November 10, 2015
What Is the Business of Workers’ Comp?
Most workers' comp executives think they're in the insurance business, but they are not. History shows the perils of that misunderstanding.
At the risk of alienating most people within the workers’ comp world, here’s how things look from my desk:
Most workers’ comp executives – C-suite residents included – do not understand the business they are in. They think they are in the insurance business – and they are not. They are in the medical and disability management business, with medical listed first in order of priority.
That statement is bound to lead more than a few readers to conclude I’m the one who doesn’t know what I’m doing.
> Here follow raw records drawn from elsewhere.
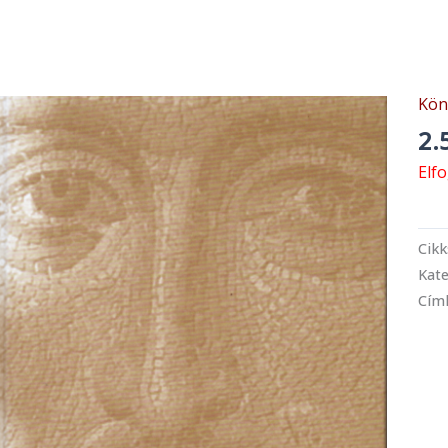
Kön
2.
Elf
Cik
Kate
Cím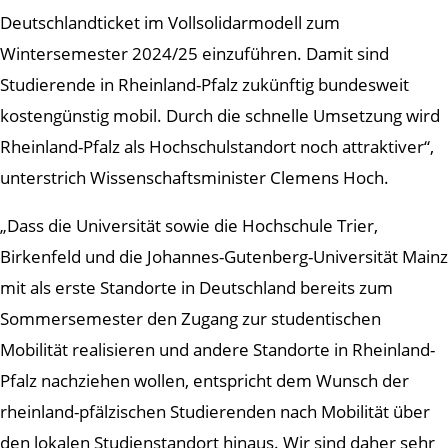
Deutschlandticket im Vollsolidarmodell zum
Wintersemester 2024/25 einzuführen. Damit sind
Studierende in Rheinland-Pfalz zukünftig bundesweit
kostengünstig mobil. Durch die schnelle Umsetzung wird
Rheinland-Pfalz als Hochschulstandort noch attraktiver“,
unterstrich Wissenschaftsminister Clemens Hoch.
„Dass die Universität sowie die Hochschule Trier,
Birkenfeld und die Johannes-Gutenberg-Universität Mainz
mit als erste Standorte in Deutschland bereits zum
Sommersemester den Zugang zur studentischen
Mobilität realisieren und andere Standorte in Rheinland-
Pfalz nachziehen wollen, entspricht dem Wunsch der
rheinland-pfälzischen Studierenden nach Mobilität über
den lokalen Studienstandort hinaus. Wir sind daher sehr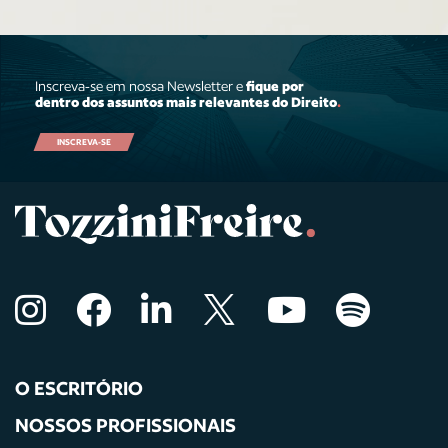
Inscreva-se em nossa Newsletter e
fique por
dentro dos assuntos mais relevantes do Direito
.
INSCREVA-SE
O ESCRITÓRIO
NOSSOS PROFISSIONAIS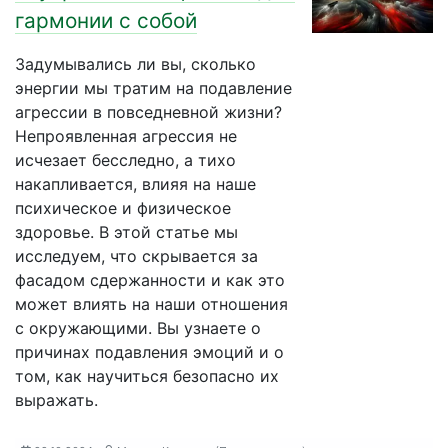
гармонии с собой
Задумывались ли вы, сколько
энергии мы тратим на подавление
агрессии в повседневной жизни?
Непроявленная агрессия не
исчезает бесследно, а тихо
накапливается, влияя на наше
психическое и физическое
здоровье. В этой статье мы
исследуем, что скрывается за
фасадом сдержанности и как это
может влиять на наши отношения
с окружающими. Вы узнаете о
причинах подавления эмоций и о
том, как научиться безопасно их
выражать.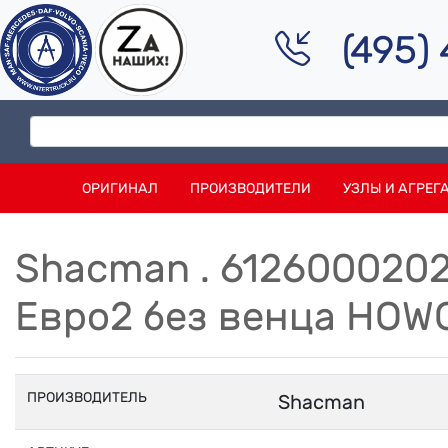
(495)
ОРИГИНАЛ
ПРОИЗВОДИТЕЛИ
УЗЛЫ И АГРЕГ
Shacman . 612600020
Евро2 без венца HOW
ПРОИЗВОДИТЕЛЬ
Shacman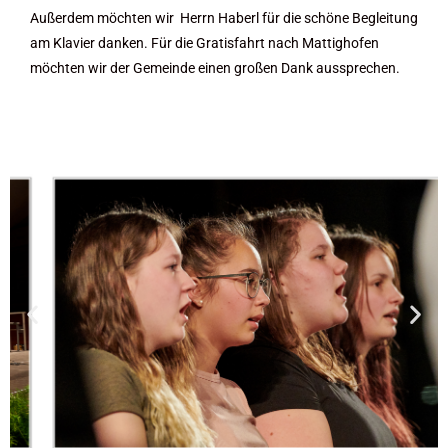
Außerdem möchten wir Herrn Haberl für die schöne Begleitung
am Klavier danken. Für die Gratisfahrt nach Mattighofen
möchten wir der Gemeinde einen großen Dank aussprechen.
For those willing to hear me out, press on – for the rest, see you in bankruptcy court.
Twenty-five years ago, the health insurance business was dominated by indemnity insurers and Blues plans; big insurers like Aetna, Travelers, Great West Life, Met Life and Connecticut General and smaller ones including Liberty Life, Home Life, Jefferson Pilot, Time and UnionMutual. Where are those indemnity insurers today?
With the exception of Aetna, none is in the business; the only reason Aetna survived is it took over USHealthcare, or, more accurately, USHealthcare took over Aetna. The Blues that became HMO-driven flourished, as did the then-tiny HMOs – Kaiser, UnitedHealthcare, Coventry. Why were these provider-centric models successful while the insurers were not? Simple: The health plans understood they were in the business of providing affordable medical care to members, while insurers thought they were in the business of protecting insureds from the financial consequences of ill health.
The parallels between the old indemnity insurers and most of today’s workers’ comp insurers are frightening. Senior management misunderstands their core deliverable; they think it is providing financial protection from industrial accidents, when in reality it is preventing losses and delivering quality medical care designed to return injured workers to maximum function.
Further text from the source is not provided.